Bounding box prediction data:
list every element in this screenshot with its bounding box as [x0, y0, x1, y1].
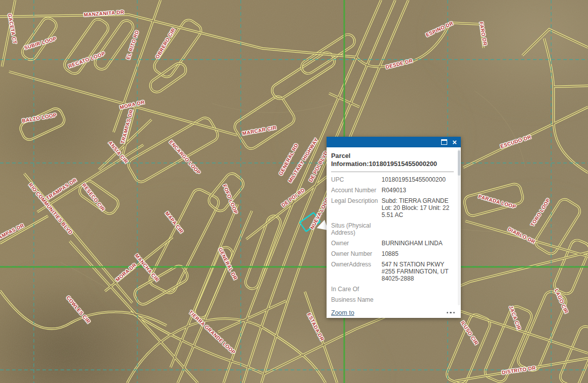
popup-field-row: OwnerBURNINGHAM LINDA — [331, 238, 454, 248]
popup-scrollbar[interactable] — [458, 149, 460, 305]
popup-field-row: OwnerAddress547 N STATION PKWY #255 FARM… — [331, 259, 454, 284]
field-label: Account Number — [331, 187, 382, 194]
field-value: 10885 — [382, 250, 454, 257]
field-label: Legal Description — [331, 197, 382, 218]
more-options-icon[interactable] — [445, 312, 455, 314]
popup-field-row: Account NumberR049013 — [331, 185, 454, 195]
popup-field-row: UPC1018019515455000200 — [331, 174, 454, 185]
field-value: R049013 — [382, 187, 454, 194]
field-label: Owner — [331, 240, 382, 247]
popup-titlebar: × — [327, 137, 461, 147]
field-label: In Care Of — [331, 286, 382, 293]
field-value: BURNINGHAM LINDA — [382, 240, 454, 247]
field-value — [382, 286, 454, 293]
popup-body: Parcel Information:1018019515455000200 U… — [327, 147, 461, 308]
maximize-icon[interactable] — [441, 139, 447, 145]
zoom-to-link[interactable]: Zoom to — [331, 309, 354, 316]
popup-field-row: Owner Number10885 — [331, 248, 454, 259]
map-canvas[interactable]: GACETA CTMANZANITA DRSUBIR LOOPRECATO LO… — [0, 0, 588, 383]
popup-field-row: Situs (Physical Address) — [331, 220, 454, 238]
popup-field-row: In Care Of — [331, 284, 454, 294]
field-value — [382, 296, 454, 303]
field-label: Business Name — [331, 296, 382, 303]
popup-field-row: Taxes (Parcel)20 — [331, 308, 454, 308]
popup-footer: Zoom to — [327, 308, 461, 318]
parcel-info-popup: × Parcel Information:1018019515455000200… — [327, 137, 461, 318]
field-value: 547 N STATION PKWY #255 FARMINGTON, UT 8… — [382, 261, 454, 282]
close-icon[interactable]: × — [452, 138, 457, 146]
popup-title: Parcel Information:1018019515455000200 — [331, 147, 454, 168]
field-value — [382, 222, 454, 236]
popup-field-row: Legal DescriptionSubd: TIERRA GRANDE Lot… — [331, 195, 454, 220]
field-value: Subd: TIERRA GRANDE Lot: 20 Block: 17 Un… — [382, 197, 454, 218]
field-label: Situs (Physical Address) — [331, 222, 382, 236]
popup-scrollbar-thumb[interactable] — [458, 150, 460, 176]
field-value: 1018019515455000200 — [382, 176, 454, 183]
popup-field-row: Business Name — [331, 294, 454, 305]
field-label: Owner Number — [331, 250, 382, 257]
field-label: OwnerAddress — [331, 261, 382, 282]
field-label: UPC — [331, 176, 382, 183]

▶ [WHAT THE EXERCISE ASKS]:
Wherever the string "LINDA" occurs in the records, copy the line it is in.

▶ [RESULT]:
popup-field-row: OwnerBURNINGHAM LINDA — [331, 238, 454, 248]
field-value: BURNINGHAM LINDA — [382, 240, 454, 247]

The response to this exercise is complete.